27      Il y a lieu de constater que, même à supposer que les lettres des 10 janvier et 10 avril 2008 puissent être considérées comme communiquant aux requérantes une décision de la Commission de classement de leur plainte, l’adoption de la décision C (2009) 8120 équivaut au retrait d’une telle décision, en ce qui concerne l’appréciation tant de la compatibilité des mesures concernées que de la suite à donner à la plainte introduite par les requérantes. Cette interprétation est d’ailleurs confirmée par les requérantes et par la Commission, dans leurs observations respectives du 22 février 2010.

28      Par conséquent, les présents recours, dirigés contre la prétendue décision résultant des lettres litigieuses, doivent être considérés comme devenus sans objet.

29      En effet, dans le cas d’un recours dirigé contre une décision de classer administrativement une plainte relative à une prétendue aide d’État, le retrait de ladite décision prive le recours de son objet (voir, en ce sens, ordonnance de la Cour du 18 novembre 1992, SFEI e.a./Commission, C‑222/92, non publiée au Recueil, points 5 et 7).

30      Dans ces conditions, il convient de constater qu’il n’y a plus lieu de statuer sur les présents recours.

31      Les recours étant devenus sans objet, il n’y a pas lieu de statuer sur les exceptions d’irrecevabilité soulevées par la Commission, ni sur les demandes en intervention présentées par la commune de Saint-Gilles, la commune d’Etterbeek, la commune d’Ixelles, la commune d’Anderlecht, la Région de Bruxelles-Capitale, la ville de Bruxelles et la République de Finlande.

 Sur les dépens

32      Aux termes de l’article 87, paragraphe 6, du règlement de procédure, en cas de non-lieu à statuer, le Tribunal règle librement les dépens.

33      Dans les circonstances de l’espèce, le Tribunal estime que les termes des lettres litigieuses (voir points 3 à 6 ci-dessus) ont laissé entendre que la Commission avait mis fin à l’instruction du dossier ouvert à la suite de la plainte des requérantes. Par ailleurs, le non‑lieu à statuer résulte de l’adoption par la Commission de la décision C (2009) 8120. Par conséquent, tant l’introduction des présents recours que la cause du non‑lieu peuvent être considérées comme ayant été occasionnées par le comportement de la Commission.

34      Dans ces conditions, il convient de condamner la Commission à l’ensemble des dépens exposés par les requérantes dans le cadre des présents recours.

Par ces motifs,

LE TRIBUNAL (sixième chambre)

ordonne :

1)      Les affaires T‑128/08 et T‑241/08 sont jointes aux fins de l’ordonnance.

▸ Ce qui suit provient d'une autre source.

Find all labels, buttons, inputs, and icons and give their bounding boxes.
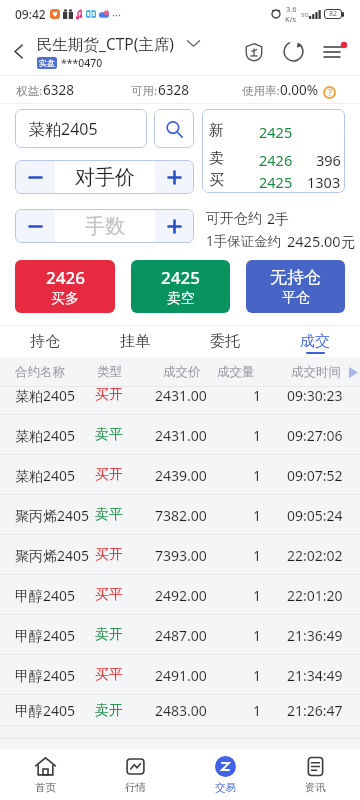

2)      Il n’y a plus lieu de statuer sur les recours.

3)      Il n’y a pas lieu de statuer sur les demandes en intervention présentées par la commune de Saint-Gilles (Belgique), la commune d’Etterbeek (Belgique), la commune d’Ixelles (Belgique), la commune d’Anderlecht (Belgique), la Région de Bruxelles-Capitale (Belgique), la ville de Bruxelles (Belgique), ainsi que la République de Finlande.

4)      La Commission européenne est condamnée aux dépens.

Fait à Luxembourg, le 5 mai 2010.

Le greffier

 

       Le président

E. Coulon

 

       A. W. H. Meij


* Langue de procédure : le français.